À une heure et demie, la Chambre fait une pause d'une heure et demie.
Trois heures P.M. — La Législature reprend sa séance.
L'honorable M. Bunn, appuyé par
l'honorable M. Bannatyne, propose que la Constitution du Gouvernement
Provisoire de la Terre de Rupert et du Territoire du Nord-Ouest soit maintenant rédigée;
qu'un comité soit formé pour la rédiger, et la soumettre à l'approbation de l'Assemblée
Législative; et que ledit comité soit composé, comme représentants français, de
l'honorable Président et des honorables MM. Lepine, O'Donoghue et Bruce; comme
représentants anglais des honorables MM. Tait, Bird, Bunn, et de Maître James Ross,
Juge
en Chef.
Le Président— Il s'agit d'une résolution très importante.
Avant de commencer, il est nécessaire, bien entendu, d'avoir des bornes.
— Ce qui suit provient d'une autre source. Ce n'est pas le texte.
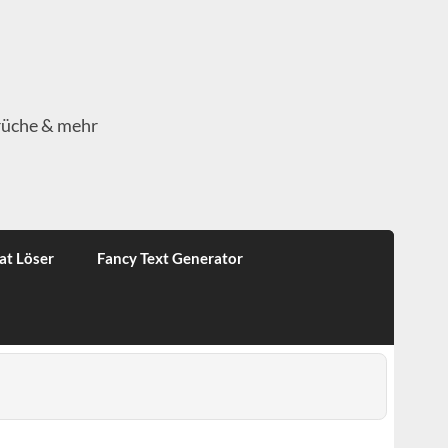
rüche & mehr
at Löser
Fancy Text Generator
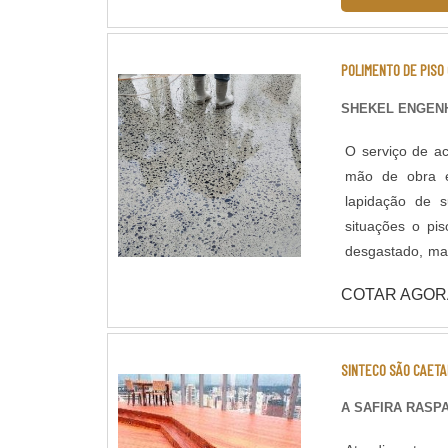
POLIMENTO DE PISO
SHEKEL ENGENH
O serviço de ac
mão de obra e
lapidação de superfícies em c
situações o pi
desgastado, man
qualidade do co
COTAR AGOR
através de poli
tratar a superfície polida. Lapidação de Piso: Assim 
que confere ma
SINTECO SÃO CAETA
concreto na sup
aplicação de ad
A SAFIRA RASP
concreto até o m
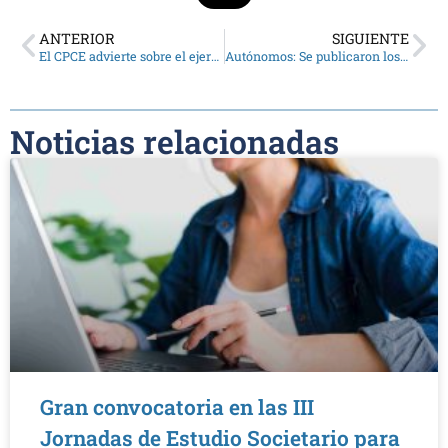
ANTERIOR
SIGUIENTE
El CPCE advierte sobre el ejercicio profesional sin matriculación
Autónomos: Se publicaron los valores de los aportes para el período octubre 2024
Noticias relacionadas
Gran convocatoria en las III
Jornadas de Estudio Societario para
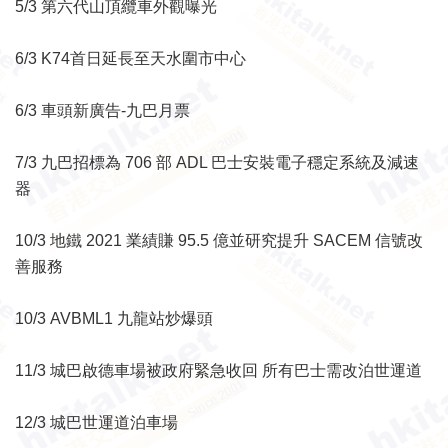
5/3 第六代山頂纜車外觀曝光
6/3 K74首日延長至天水圍市中心
6/3 車頭新廣告-九巴月票
7/3 九巴招標為 706 部 ADL 巴士安裝電子穩定系統及減速
器
10/3 地鐵 2021 業績賺 95.5 億並研究提升 SACEM 信號改
善服務
10/3 AVBML1 九龍站炒爆頭
11/3 城巴啟德車場被政府緊急收回 所有巴士需改泊世運道
12/3 城巴世運道泊車場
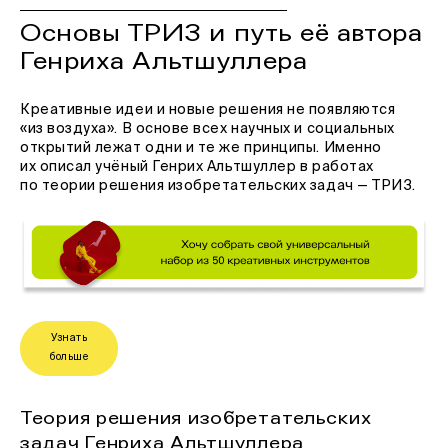
Основы ТРИЗ и путь её автора
Генриха Альтшуллера
Креативные идеи и новые решения не появляются
«из воздуха». В основе всех научных и социальных
открытий лежат одни и те же принципы. Именно
их описал учёный Генрих Альтшуллер в работах
по теории решения изобретательских задач — ТРИЗ.
Узнать
больше
Теория решения изобретательских
задач Генриха Альтшуллера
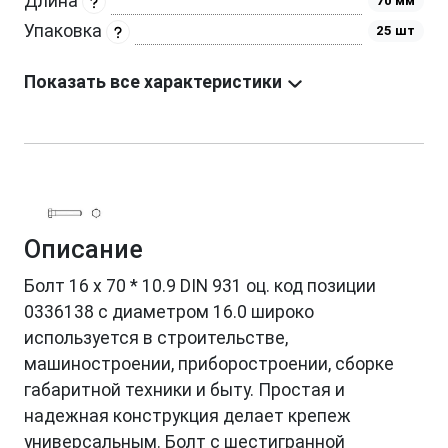
Длина
70 мм
Упаковка
25 шт
Показать все характеристики
Описание
Болт 16 х 70 * 10.9 DIN 931 оц. код позиции
0336138 с диаметром 16.0 широко
используется в строительстве,
машиностроении, приборостроении, сборке
габаритной техники и быту. Простая и
надежная конструкция делает крепеж
универсальным. Болт с шестигранной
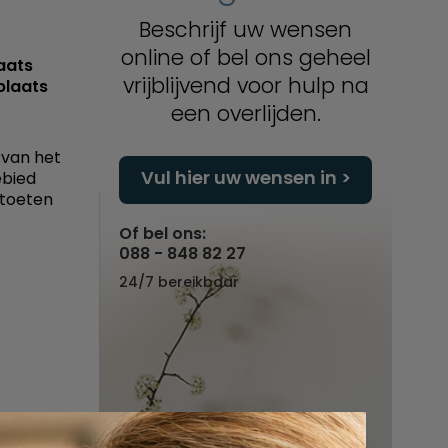
Beschrijf uw wensen
online of bel ons geheel
aats
vrijblijvend voor hulp na
plaats
een overlijden.
 van het
Vul hier uw wensen in
ebied
stoeten
Of bel ons:
088 - 848 82 27
24/7 bereikbaar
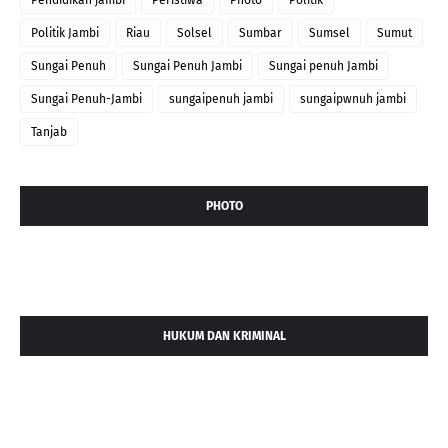
Pendidikan jambi
Peristiwa
Photo
Politik
Politik Jambi
Riau
Solsel
Sumbar
Sumsel
Sumut
Sungai Penuh
Sungai Penuh Jambi
Sungai penuh Jambi
Sungai Penuh-Jambi
sungaipenuh jambi
sungaipwnuh jambi
Tanjab
PHOTO
HUKUM DAN KRIMINAL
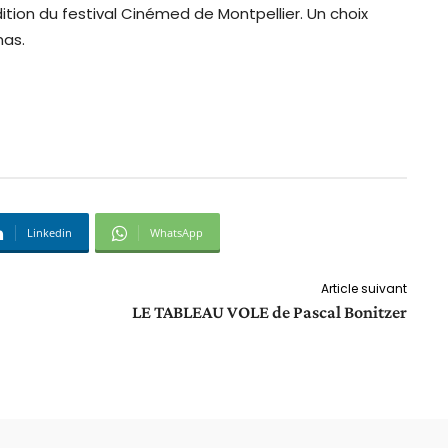
édition du festival Cinémed de Montpellier. Un choix
mas.
Linkedin
WhatsApp
Article suivant
LE TABLEAU VOLE de Pascal Bonitzer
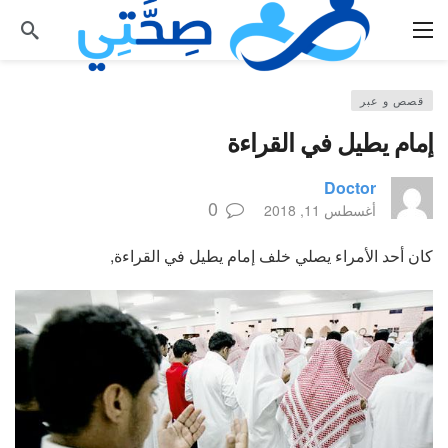
قصص و عبر
إمام يطيل في القراءة
Doctor
0
أغسطس 11, 2018
كان أحد الأمراء يصلي خلف إمام يطيل في القراءة,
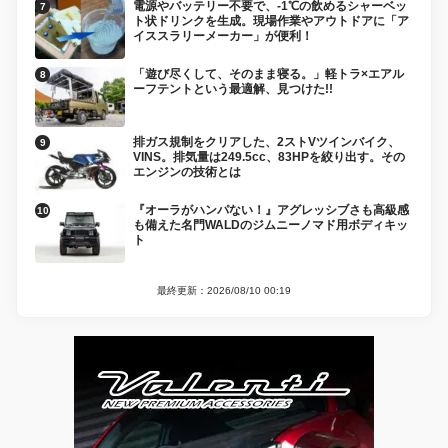
電源やバッテリー不要で、-1℃の飲めるシャーベッ
ト状ドリンクを生成。現場作業やアウトドアに「ア
イススラリーメーカー」が便利！
「遊び尽くして、そのまま寝る。」軽トラ×エアル
ーフテントという最適解、見つけた!!
排ガス規制をクリアした、2ストVツインバイク、
VINS。排気量は249.5cc、83HPを絞り出す。その
エンジンの技術とは
『オーラがハンパない！』アグレッシブさも高級感
も備えた名門WALDのジムニーノマド用ボディキッ
ト
最終更新：2026/08/10 00:19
Nous ne sommes
qu'un corps provisoire, mais il me semble qu'il serait bien de montrer, de la façon
proposée, ce que sont les buts du Gouvernement actuel.
L'honorable M. O'Donoghue s'oppose à ce que toute personne
qui n'est pas un membre soit nommée à ce comité ou à tout autre comité de la Chambre.
Ce
n'est pas parlementaire et ce serait un mauvais précédent.
L'honorable M. Bunn— À ce stade, quand nous sommes sur le
point de concevoir une constitution, je pense qu'il est parfaitement compétent de
notre
part d'essayer d'obtenir les services d'un homme capable, d'un homme qui, même s'il
n'occupe pas un siège à la Chambre, est par sa position et ses talents éminemment
qualifié pour nous aider dans le travail que nous entreprenons.
L'honorable M. O'Donoghue— Je ne m'objecte pas à M. Ross
pour des motifs personnels, je m'oppose simplement à ce qu'il soit placé sur le comité,
car cela créerait un précédent qui non seulement n'est pas usuel, mais qui selon toute
probabilité mènerait à mal, puisque si le Juge en Chef est placé sur un comité
parlementaire, il n'y a pas de raison de ne pas placer trois ou quatre autres personnes
externes sur ce comité ou tout autre.
Le Président— Cette petite discussion montre clairement la
nécessité de définir rapidement les pouvoirs et les privilèges de cette Chambre.
Sur motion de
M. O'Donoghue, appuyé par
l'honorable M. Scott, le nom de l'honorable M. Bannatyne
est substitué à celui du Juge en Chef dans la motion, qui est alors adoptée ainsi
modifiée.
Le privilège des foins
L'honorable M. O'Donoghue avise qu'il va déposer un bill
visant à convertir le privilège des foins de deux milles accordé jusqu'à maintenant
en
propriété en fief simple, par un acte de cette Législature; et renvoyant tous les
différends survenant entre parties relativement au droit à ce privilège à un comité
nommé par la Chambre pour régler ces différends.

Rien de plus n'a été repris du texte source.